Using the entries below, return word for word the lines from the one containing "パパママ大作戦奨学金支援・くっくま孤児院運" up to and including the last.
============
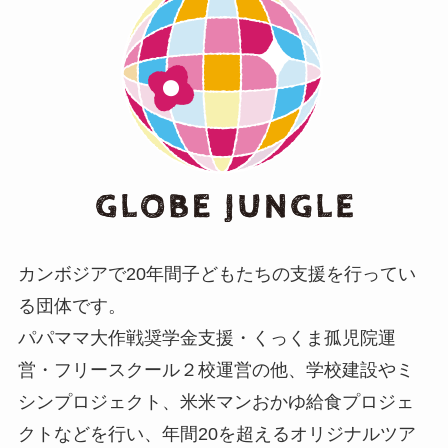
カンボジアで20年間子どもたちの支援を行ってい
る団体です。
パパママ大作戦奨学金支援・くっくま孤児院運
営・フリースクール２校運営の他、学校建設やミ
シンプロジェクト、米米マンおかゆ給食プロジェ
クトなどを行い、年間20を超えるオリジナルツア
============
## Answer for this exercise
パパママ大作戦奨学金支援・くっくま孤児院運
営・フリースクール２校運営の他、学校建設やミ
シンプロジェクト、米米マンおかゆ給食プロジェ
クトなどを行い、年間20を超えるオリジナルツア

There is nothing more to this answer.